Comme tous ceux qui suivent le basket outre-Atlantique, comme ceux qui ne le suivent pas forcément, mais qui ont grandi, vieilli avec le nom et l’image de Kobe, j’ai passé les heures suivantes à tenter d’assimiler l’ampleur de la tragédie. Ensuite à contempler les tragédies en général, à absorber la manière cruelle et soudaine dont une vie peut s’envoler, la frivolité de débats sans fin, sans réponse définitive. J’ai lu et écouté les souvenirs des personnes qui le connaissaient et qui l’aimaient, parfois avec les larmes aux yeux. Kobe Bryant n’était pas qu’un Laker, il incarnait Los Angeles. Il n’était pas qu’un joueur de basket, il était, comme l’a si joliment narré Olivia Leray, une icône, un héros, une légende.

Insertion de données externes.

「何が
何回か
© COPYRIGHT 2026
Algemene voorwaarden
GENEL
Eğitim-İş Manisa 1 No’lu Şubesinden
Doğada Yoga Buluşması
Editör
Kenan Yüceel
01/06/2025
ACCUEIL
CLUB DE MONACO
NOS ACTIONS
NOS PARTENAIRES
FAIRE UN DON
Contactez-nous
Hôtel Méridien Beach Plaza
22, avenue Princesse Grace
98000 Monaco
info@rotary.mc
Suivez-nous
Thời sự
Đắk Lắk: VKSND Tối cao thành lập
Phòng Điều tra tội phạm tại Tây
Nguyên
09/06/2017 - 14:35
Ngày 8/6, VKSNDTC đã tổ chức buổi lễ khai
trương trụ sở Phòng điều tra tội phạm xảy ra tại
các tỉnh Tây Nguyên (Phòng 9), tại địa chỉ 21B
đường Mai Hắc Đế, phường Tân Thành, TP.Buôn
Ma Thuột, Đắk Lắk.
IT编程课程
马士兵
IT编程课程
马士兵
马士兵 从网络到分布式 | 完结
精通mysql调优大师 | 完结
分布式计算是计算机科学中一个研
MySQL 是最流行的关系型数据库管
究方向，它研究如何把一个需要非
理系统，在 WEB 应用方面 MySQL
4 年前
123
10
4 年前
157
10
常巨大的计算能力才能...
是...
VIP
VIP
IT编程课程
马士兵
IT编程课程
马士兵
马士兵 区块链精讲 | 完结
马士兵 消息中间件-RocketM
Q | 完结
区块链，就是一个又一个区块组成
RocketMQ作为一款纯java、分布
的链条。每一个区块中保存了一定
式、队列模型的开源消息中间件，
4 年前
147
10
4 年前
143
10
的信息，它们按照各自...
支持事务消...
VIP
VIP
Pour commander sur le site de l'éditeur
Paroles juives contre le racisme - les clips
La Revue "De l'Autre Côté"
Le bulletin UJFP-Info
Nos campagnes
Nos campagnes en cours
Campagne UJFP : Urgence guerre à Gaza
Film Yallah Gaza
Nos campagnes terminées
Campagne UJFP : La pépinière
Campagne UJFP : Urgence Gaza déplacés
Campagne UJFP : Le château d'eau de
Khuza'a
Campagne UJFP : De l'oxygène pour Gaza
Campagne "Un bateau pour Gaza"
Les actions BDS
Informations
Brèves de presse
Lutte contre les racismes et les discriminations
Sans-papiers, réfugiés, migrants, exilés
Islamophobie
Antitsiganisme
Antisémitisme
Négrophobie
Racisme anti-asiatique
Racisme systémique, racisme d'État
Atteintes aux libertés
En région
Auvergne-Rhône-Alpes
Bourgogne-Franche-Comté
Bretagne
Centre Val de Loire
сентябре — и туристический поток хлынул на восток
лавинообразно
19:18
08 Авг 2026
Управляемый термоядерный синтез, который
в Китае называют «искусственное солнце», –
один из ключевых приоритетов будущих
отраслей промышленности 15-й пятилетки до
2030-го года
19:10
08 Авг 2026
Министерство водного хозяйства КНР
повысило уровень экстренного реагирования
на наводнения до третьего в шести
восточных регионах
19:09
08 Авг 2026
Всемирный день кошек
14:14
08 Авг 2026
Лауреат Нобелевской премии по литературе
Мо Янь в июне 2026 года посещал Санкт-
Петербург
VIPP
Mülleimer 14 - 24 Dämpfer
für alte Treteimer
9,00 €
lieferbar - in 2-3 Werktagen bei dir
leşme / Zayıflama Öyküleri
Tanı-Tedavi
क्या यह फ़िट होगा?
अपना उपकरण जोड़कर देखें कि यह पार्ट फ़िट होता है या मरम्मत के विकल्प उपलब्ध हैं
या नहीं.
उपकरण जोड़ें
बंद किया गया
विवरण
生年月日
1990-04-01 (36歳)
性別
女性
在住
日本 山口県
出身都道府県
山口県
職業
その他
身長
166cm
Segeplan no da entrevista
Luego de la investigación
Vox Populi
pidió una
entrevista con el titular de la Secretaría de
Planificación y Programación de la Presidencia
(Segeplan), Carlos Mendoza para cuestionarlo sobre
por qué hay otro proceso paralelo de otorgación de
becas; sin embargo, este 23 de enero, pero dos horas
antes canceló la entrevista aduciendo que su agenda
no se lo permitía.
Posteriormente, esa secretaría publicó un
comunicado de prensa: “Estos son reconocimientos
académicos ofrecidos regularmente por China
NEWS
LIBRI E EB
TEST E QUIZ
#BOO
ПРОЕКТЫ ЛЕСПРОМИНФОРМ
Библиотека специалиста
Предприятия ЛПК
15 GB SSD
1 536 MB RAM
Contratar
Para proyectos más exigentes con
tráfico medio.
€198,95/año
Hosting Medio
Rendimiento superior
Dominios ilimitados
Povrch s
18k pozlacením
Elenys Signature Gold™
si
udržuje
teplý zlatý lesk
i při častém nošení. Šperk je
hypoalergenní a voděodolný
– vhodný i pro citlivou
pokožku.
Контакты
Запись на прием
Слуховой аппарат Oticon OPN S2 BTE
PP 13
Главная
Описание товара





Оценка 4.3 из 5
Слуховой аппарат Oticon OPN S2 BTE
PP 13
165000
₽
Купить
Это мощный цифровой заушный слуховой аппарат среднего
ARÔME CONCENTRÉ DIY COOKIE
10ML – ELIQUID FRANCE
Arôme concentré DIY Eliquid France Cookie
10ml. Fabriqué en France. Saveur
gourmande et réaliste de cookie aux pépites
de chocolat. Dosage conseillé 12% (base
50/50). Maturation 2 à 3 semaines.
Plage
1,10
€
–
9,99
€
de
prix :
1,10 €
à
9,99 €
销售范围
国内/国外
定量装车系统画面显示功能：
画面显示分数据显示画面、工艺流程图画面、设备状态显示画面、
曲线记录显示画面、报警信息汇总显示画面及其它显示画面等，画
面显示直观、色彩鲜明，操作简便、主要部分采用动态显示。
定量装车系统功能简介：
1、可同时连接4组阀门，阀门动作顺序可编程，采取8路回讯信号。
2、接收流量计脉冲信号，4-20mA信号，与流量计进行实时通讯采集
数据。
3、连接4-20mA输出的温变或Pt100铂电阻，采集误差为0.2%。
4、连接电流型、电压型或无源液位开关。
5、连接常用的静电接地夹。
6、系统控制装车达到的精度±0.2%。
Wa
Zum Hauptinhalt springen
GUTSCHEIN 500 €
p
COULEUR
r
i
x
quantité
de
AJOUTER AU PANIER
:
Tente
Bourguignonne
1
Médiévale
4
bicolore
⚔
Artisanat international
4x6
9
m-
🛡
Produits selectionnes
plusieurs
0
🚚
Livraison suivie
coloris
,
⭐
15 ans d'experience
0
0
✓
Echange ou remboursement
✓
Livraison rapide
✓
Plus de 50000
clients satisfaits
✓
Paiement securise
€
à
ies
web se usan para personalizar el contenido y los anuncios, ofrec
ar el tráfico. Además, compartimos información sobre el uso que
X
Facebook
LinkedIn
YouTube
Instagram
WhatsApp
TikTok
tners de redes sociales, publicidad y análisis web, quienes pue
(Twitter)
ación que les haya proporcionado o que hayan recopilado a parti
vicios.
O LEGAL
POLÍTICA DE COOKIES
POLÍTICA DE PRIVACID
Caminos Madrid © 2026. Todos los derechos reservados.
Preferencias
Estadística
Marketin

On ne pouvait pas le rater. Kobe Bryant : c'est donc ça être une légende. pic.twitter.com/qviNhIRuFH
— Olivia Leray (@OliviaLeray) January 27, 2020
Une icône, un héros, une légende. Partout ces mots, en boucle. Ces mots vrais. Partout aussi, l’omission ou la brève mention, de la vraie accusation d’agression sexuelle dont il a fait l’objet en 2003. Mes confrères de Libération ont consacré plus de 1000 mots à la mémoire de Kobe Bryant. 32 seulement sur cette inanité de viol présumé :
“Mais, après une saison 2003-2004 dont le début est perturbé par les accusations d’agression sexuelle sur une employée d’un hôtel du Colorado – les charges furent abandonnées par la suite (…)”
Les hommages passant, mes pensées se sont mues, peu à peu, de la Californie et Calabasas au Colorado et Edwards. J’ai imaginé ce que pensait Katelyn Faber, cette femme à l’origine d’une piètre perturbation de saison sportive, à l’évocation des mots icône, héros et légende. J’ai imaginé la douleur qu’a pu faire resurgir l’annonce du décès de Kobe. Ce qu’elle a dû ressentir à force d’entendre le monde entier célébrer l’œuvre de la vie d’un homme, en négligeant la nuit qui a défini la sienne.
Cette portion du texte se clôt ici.